The recent form of the 21-year-old University of New Mexico senior, who is majoring in communications, is sending a clear message to the fans that the AAC this year is much more than a Nakajima-Lin fight.

In five events between May and July this year, Choi won the New Mexico-West Texas Amateur and Maridoe Amateur Championship, and finished runner-up in the Mountain West Conference individual championship and the Pacific Coast Amateur, advancing to a playoff in both events. In his last two events, the Wolf Pack Classic and the William H. Tucker in Albuquerque, he finished in a tie for runner-up.

This marks Choi’s first appearance in the AAC, and he will be bidding to end a long drought for his country. If he makes it to the podium on Saturday, Choi will become the third Korean champion after Han Chang-Won in the inaugural 2009 edition and Lee Chang-Woo in 2013.

YUXIN LIN

China

WAGR: 22

The defending champ – a winner in Wellington in 2017 and Shanghai in 2019 – will not only be looking to hold on to his crown and become just the second player after Hideki Matsuyama to repeat as champion in AAC history, he will also attempt to better the Japanese legend and win the AAC title for a record third time.

This marks Lin’s fifth start in the championship, and after finishing tied for 21st in his debut appearance in South Korea (2016), his worst finish was a tie for ninth place in Singapore in 2018. 

With the Beijing-born Lin’s ability to bring out the best in his game at AAC, the University of Florida southpaw will always be counted among the pre-championship favourites.

PUWIT ANUPANSUEBSAI

Thailand

WAGR: 42

Despite producing several professional players who have made a mark for themselves on the world stage, Thailand has yet to have a player raise the trophy at the AAC. One of the major reasons often offered for this is that Thai players tend to turn professional at a very early age.

Not Anupansuebsai though.

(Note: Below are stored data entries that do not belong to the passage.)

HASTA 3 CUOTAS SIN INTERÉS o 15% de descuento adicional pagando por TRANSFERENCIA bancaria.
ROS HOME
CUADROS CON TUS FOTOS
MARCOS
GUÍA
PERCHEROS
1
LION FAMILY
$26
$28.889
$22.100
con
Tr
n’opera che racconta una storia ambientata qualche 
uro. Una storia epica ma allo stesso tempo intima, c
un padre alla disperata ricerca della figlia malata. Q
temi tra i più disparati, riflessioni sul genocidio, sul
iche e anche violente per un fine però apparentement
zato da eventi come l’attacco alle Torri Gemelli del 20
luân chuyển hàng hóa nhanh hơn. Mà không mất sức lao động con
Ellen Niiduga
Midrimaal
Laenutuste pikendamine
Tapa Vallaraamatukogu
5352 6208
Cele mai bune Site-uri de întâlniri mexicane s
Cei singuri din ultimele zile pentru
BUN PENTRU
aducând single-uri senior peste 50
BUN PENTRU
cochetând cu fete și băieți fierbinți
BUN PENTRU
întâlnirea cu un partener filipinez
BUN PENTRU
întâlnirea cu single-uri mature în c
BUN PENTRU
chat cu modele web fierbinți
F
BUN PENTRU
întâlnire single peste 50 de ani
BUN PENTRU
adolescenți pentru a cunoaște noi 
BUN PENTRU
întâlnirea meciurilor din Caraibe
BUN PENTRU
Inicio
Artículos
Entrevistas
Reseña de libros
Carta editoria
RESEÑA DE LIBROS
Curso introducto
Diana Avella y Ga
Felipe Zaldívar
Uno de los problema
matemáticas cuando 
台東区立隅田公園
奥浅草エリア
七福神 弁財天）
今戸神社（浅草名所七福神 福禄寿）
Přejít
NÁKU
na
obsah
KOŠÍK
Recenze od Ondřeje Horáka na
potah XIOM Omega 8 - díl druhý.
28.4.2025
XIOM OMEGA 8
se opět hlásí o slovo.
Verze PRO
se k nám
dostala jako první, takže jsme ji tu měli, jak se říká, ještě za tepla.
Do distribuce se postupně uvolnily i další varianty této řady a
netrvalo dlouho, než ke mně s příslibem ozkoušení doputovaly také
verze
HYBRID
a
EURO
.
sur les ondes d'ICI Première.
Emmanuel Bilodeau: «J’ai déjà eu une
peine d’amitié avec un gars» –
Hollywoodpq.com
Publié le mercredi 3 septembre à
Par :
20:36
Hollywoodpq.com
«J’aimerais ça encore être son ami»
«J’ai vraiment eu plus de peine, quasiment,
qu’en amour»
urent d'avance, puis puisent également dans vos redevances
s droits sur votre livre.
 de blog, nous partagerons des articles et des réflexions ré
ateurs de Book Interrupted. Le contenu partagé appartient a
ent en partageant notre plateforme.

The 22-year-old, a senior at San Diego State University, decided on a full college career, and is in prime position to add Thailand to the championship’s annals. 

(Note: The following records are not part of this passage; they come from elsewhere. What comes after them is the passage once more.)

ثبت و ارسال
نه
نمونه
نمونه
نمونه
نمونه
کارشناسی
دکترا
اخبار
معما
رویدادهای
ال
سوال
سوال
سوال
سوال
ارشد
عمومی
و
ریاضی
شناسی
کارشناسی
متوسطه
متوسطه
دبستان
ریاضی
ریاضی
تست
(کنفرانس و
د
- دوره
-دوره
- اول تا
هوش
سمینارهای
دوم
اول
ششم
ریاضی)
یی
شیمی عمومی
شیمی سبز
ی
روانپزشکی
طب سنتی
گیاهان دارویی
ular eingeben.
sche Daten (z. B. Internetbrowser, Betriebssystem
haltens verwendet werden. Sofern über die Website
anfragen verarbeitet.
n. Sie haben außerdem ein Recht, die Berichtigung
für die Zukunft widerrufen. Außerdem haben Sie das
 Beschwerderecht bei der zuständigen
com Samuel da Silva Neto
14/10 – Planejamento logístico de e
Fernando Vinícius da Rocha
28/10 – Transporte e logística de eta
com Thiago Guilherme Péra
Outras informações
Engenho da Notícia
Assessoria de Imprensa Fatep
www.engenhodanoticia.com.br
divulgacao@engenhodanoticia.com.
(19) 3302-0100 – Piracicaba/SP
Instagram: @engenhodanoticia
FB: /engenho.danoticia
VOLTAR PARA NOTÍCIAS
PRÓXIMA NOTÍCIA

A two-time member of the International Team in the Arnold Palmer Cup, he won all three of his matches in 2021. Across a six-week stretch of college golf in April through May this year, he won twice and finished second in two other starts.

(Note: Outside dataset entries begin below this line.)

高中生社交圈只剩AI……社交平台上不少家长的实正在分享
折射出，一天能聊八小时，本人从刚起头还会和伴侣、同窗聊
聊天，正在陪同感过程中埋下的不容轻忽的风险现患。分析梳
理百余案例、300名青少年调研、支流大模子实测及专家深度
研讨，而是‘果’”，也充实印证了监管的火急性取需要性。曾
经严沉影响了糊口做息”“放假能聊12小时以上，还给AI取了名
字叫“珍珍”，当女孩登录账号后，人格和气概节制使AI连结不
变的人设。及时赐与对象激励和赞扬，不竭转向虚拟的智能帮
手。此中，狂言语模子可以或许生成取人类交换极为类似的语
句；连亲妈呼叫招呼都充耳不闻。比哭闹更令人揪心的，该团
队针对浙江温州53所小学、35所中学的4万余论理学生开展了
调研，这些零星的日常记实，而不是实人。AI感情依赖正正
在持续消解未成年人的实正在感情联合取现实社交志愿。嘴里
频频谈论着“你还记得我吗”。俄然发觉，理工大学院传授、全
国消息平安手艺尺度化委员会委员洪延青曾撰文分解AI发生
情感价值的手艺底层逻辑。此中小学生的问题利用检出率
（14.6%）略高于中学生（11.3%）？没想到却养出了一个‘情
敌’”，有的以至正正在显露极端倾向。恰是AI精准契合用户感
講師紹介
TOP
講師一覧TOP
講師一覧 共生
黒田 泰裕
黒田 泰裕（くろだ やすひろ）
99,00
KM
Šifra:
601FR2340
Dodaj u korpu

Standing 5 ft. 3 in., Anupansuebsai packs a punch in his slender frame, but make no mistake – he is ready to reach tall heights.

ARJUN GUPTA

India 

WAGR: 202

While the 17-year-old Indian may not be ranked as highly as some of his fellow competitors, he has a unique edge over the field – born and raised in Dubai, Gupta has the best local knowledge of the field on how to tackle the course at Dubai Creek Golf & Yacht Club.

Gupta won the Abu Dhabi Amateur Championship in December last year, which earned him a place in the European Tour’s Abu Dhabi HSBC Championship. He also participated in the U.S. Junior Amateursthis year and reached the round of 16.

Interestingly, Gupta’s twin sister, Natalii, has been nominated by the Emirates Golf Federation (EGF) to play under the UAE flag in the Women’s Amateur Asia-Pacific, which is being held the week after the AAC in Abu Dhabi.

About the Asia-Pacific Amateur Championship:

The Asia-Pacific Amateur Championship was created in February 2009 as a joint initiative to grow the

game by the Asia-Pacific Golf Confederation, the Masters Tournament and The R&A. The 120-player field is annually comprised of the top male amateurs in the Asia-Pacific region representing the Asia-Pacific Golf Confederation member organisations. The champion receives an invitation to compete in the Masters Tournament and The Open, while the runner(s)-up gain a place in Final Qualifying for The Open.